(Extracted page text data)
┌──
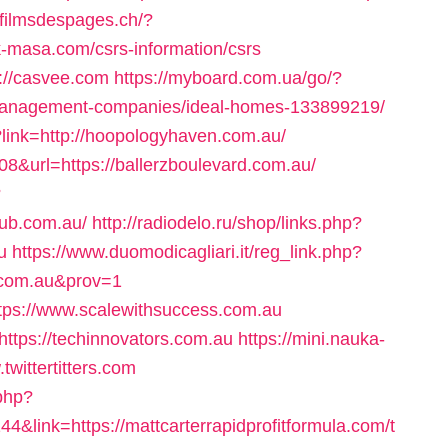
xfilmsdespages.ch/?
-masa.com/csrs-information/csrs
s://casvee.com
https://myboard.com.ua/go/?
nb-management-companies/ideal-homes-133899219/
?link=http://hoopologyhaven.com.au/
308&url=https://ballerzboulevard.com.au/
?
hub.com.au/
http://radiodelo.ru/shop/links.php?
u
https://www.duomodicagliari.it/reg_link.php?
.com.au&prov=1
ttps://www.scalewithsuccess.com.au
ttps://techinnovators.com.au
https://mini.nauka-
twittertitters.com
.php?
link=https://mattcarterrapidprofitformula.com/t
└──
YOUR ASSIGNMENT:
Copy out all of the data word for word. Do not carry over any picture.

EXERCISE OUTPUT:
xfilmsdespages.ch/?
-masa.com/csrs-information/csrs
s://casvee.com
https://myboard.com.ua/go/?
nb-management-companies/ideal-homes-133899219/
?link=http://hoopologyhaven.com.au/
308&url=https://ballerzboulevard.com.au/
?
hub.com.au/
http://radiodelo.ru/shop/links.php?
u
https://www.duomodicagliari.it/reg_link.php?
.com.au&prov=1
ttps://www.scalewithsuccess.com.au
ttps://techinnovators.com.au
https://mini.nauka-
twittertitters.com
.php?
link=https://mattcarterrapidprofitformula.com/t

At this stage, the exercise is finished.